● **Task to complete**:
Look through the material for lines with the word "zlepšovat", and copy each one.

:: Provided entries ::

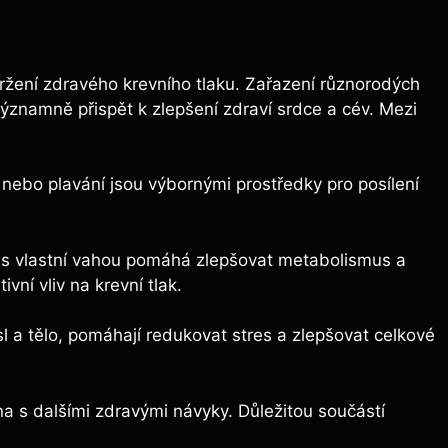
držení zdravého krevního tlaku. Zařazení různorodých
ýznamně přispět k zlepšení zdraví srdce a cév. Mezi
e nebo plavání jsou výbornými prostředky pro posílení
í s vlastní vahou pomáhá zlepšovat metabolismus a
ní vliv na krevní tlak.
ysl a tělo, pomáhají redukovat stres a zlepšovat celkové
na s dalšími zdravými návyky. Důležitou součástí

:::

● **Problem solution**:
í s vlastní vahou pomáhá zlepšovat metabolismus a
ysl a tělo, pomáhají redukovat stres a zlepšovat celkové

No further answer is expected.